Adoption of electronic medical records in primary care, from single to large group practices, has reached critical mass in the last decade. Practices, in response to national Health Information Technology incentives that promote efforts such as meaningful use and patient-centered medical homes, are engaging architectural solutions to conduct data sharing. This engagement is building the data sharing capacity critical to promote research. The Clinical and Translational Science Award (CTSA) institutions are well positioned to promote these architectural solutions and are engaged in developing data sharing capacity across large population bases. Our CTSA efforts at the University of Washington's Institute of Translational Health Sciences (ITHS) include the Locally Controlled Data QUery, Extraction, Standardization and Translation (LC Data QUEST) pilot project aimed at creating data sharing capacity within the Washington, Wyoming, Alaska, Montana, Idaho region across primary care based practices. LC Data QUEST is a collaboration between the Biomedical Informatics and Community Outreach and Research Translation Cores of the ITHS. The LC Data QUEST architecture was designed to facilitate translational research by increasing the accessibility to clinical health data captured in electronic medical record systems in primary care clinics serving rural populations, in order to accelerate the integration of new findings into care practices.6
We explored the perceptions, priorities, and concerns of our partner practices and tribal communities regarding data sharing and research.7 The design of the technical data sharing architecture and tools that grew from these explorations within our CTSA and with our partner practices and tribal communities are discussed here.
Major technical components of a successful data sharing architecture include: 1) the extraction, transformation, load (ETL) process that transfers and aligns health data from the local electronic medical records (EMR) to a separate repository, 2) a set of end-user applications that can deliver data appropriately to users,8 3) data quality management, and 4) metadata management. Data quality management plays a critical role as the data may be of poor initial quality and if not controlled, can rapidly degrade over time due to interfacing with external data sources (i.e., laboratory or pharmacy services) that are often unknown a priori.9,10 Furthermore, metadata management, including data cleansing specifications and mapping rules, are necessary to align and document data provenance for effective data sharing.8 Although these technical components are fundamental to data sharing systems, the methods for addressing these components vary from fully manual to fully automated. We selected the best technical solutions to carry out these activities that met our system requirements while staying within the scope of our financial and human resource constraints.
Methods
We began by seeking out practices and tribal communities willing to partner with us during the formative stages of this project. Partners who understood that our project focused on analyzing and designing a scalable technical architecture that would support a data sharing network and partners that were willing to endure this pilot process were sought. We brought together a multidisciplinary CTSA team that represented clinical, community engagement, ethics, and informatics interests to clarify and articulate a common vision to communicate to potential community partners. Ten practices and tribal communities were visited and evaluated. We developed a feasibility assessment using a semi-structured interview designed to determine partner interest and technical readiness. Results were collated and evaluated by our multidisciplinary team, and six partner sites were selected, all of which agreed to participate.

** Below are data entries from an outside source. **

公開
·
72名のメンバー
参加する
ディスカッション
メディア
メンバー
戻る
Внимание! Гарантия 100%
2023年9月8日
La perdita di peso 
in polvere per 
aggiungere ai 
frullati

From these engagements, a set of systems requirements were developed that emphasized the need for local control of the data repository and the need to vet and authorize each query. We concluded that a federated model, where individual data repositories reside at each site, was the appropriate architecture for the governance and security concerns of our partners. Given that the nature of scientific research often prioritizes immediate benefit to the researcher and not the community partner, a locally owned solution that allowed vetting of all queries was deemed necessary. Our partners were wary of data fishing of sensitive disease based issues that could result in exploitation or might stigmatize communities and reveal practice quality issues. In addition, our tribal partners as sovereign nations had the authority to regulate and review any research conducted on their land and, as a condition of their partnership, required that all control over the data reside with each tribal partner. To address these sensitivities, our system requirements included the ability to evaluate and approve every query before execution, including aggregated anonymized queries.

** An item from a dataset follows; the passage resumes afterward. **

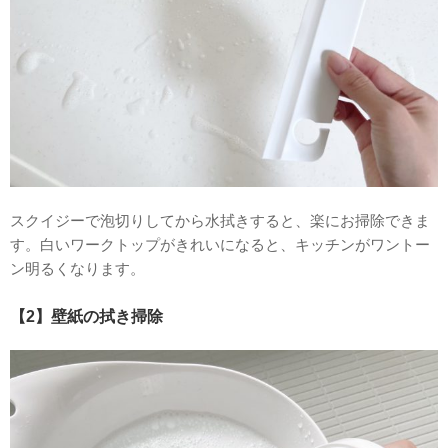
スクイジーで泡切りしてから水拭きすると、楽にお掃除できま
す。白いワークトップがきれいになると、キッチンがワントー
ン明るくなります。
【2】壁紙の拭き掃除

LC Data QUEST was funded as a five-year pilot project to develop a proof-of-concept infrastructure. We targeted a low-cost, self-sustaining architecture to facilitate its continued sustainability and expansion. We evaluated existing solutions for both the ETL and end-user applications based upon their ability to meet our system and feasibility requirements of local control, self-sustainability, and low-cost. We examined existing solutions and processes used by other research networks by researching and installing open source, academic, and vendor tools.1,3,11–13 To thoroughly evaluate these solutions, an IRB approved set of clinical data was constructed to use as a real-world test bed. The cost and benefits of developing ETL and end-user application solutions within the ITHS Biomedical Informatics Core were compared directly against existing open source technologies and outsourcing efforts to vendor(s).

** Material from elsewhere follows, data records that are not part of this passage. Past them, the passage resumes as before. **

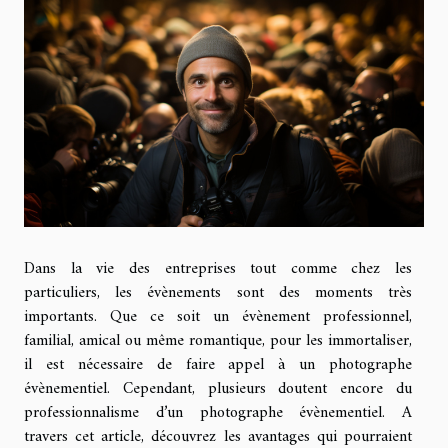
Dans la vie des entreprises tout comme chez les
particuliers, les évènements sont des moments très
importants. Que ce soit un évènement professionnel,
familial, amical ou même romantique, pour les immortaliser,
il est nécessaire de faire appel à un photographe
évènementiel. Cependant, plusieurs doutent encore du
professionnalisme d’un photographe évènementiel. A
travers cet article, découvrez les avantages qui pourraient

During our evaluations we continued to engage our prospective partners by openly discussing potential architecture solutions and barriers and facilitators to data sharing.14 These iterative engagements directly informed our design processes and were critical to defining and establishing data sharing governance and building a foundation of community collaboration.
Results
We evaluated six end-user applications and research network processes for data sharing. The applications and processes did not meet the security requirements for local control and vetting of individual queries. Several processes required unavailable local expertise at the clinics such as programming and database staff to manually execute queries. Given the infancy state of end-user applications that supported our data sharing security and governance needs and the enormity of developing the requisite software ourselves, we limited the project scope to implementing the ETL process without an end-user application layer. Thus, for the pilot project, data sharing across sites would be supported manually through ITHS and vendor collaborations, rather than through an end-user application. As we developed the ETL process, we also developed data quality and metadata management approaches to establish a foundation for a data sharing architecture that could apply an end-user application layer in the future.
Our sites use diverse EMR products without agreed upon data standards and data practices. Among the 10 evaluation sites, four different EMR products were in use with variations across ownership and physical location of EMR data for our six selected partner sites. This complicated cost and governance issues to gaining access to perform extractions. Three sites had physical access and ownership over their EMR data, providing the best ease of access. Two sites had only ownership or physical access, complicating access.
Our last site had neither physical access nor ownership over their EMR data, postponing our ability to include them in this new architecture until they migrated to a new EMR system.
We recognized that engaging a vendor who specialized in ETL across diverse practice settings would be the most cost-effective method for performing ETL at multiple sites with multiple vendor supplied EMRs. Therefore, vendors who had previous experience with ETL processes at primary care clinics, experience with multiple EMR products, and data quality and semantic alignment strategies were sought. Discussions with national CTSA colleagues building similar architectures and Practice Based Research Networks (PBRNs) led us to focus on point-of-care based clinical decision support (CDS) tools for our data quality approach. Employing a clinical decision support tool at sites offered two key features: 1) a natural data quality feedback loop to sustain the usability of the repositories by actively using and iterating the extracted clinical data in practice; and 2) immediate benefit to our partners. Therefore, we pinpointed vendors based on their experience with delivering ETL services in medical settings, point-of-care CDS tools, and solutions to semantic alignment. These requirements, in addition to our original requirements of including a federated architecture and remote management, comprised the core set of system requirements that we used to evaluate vendors.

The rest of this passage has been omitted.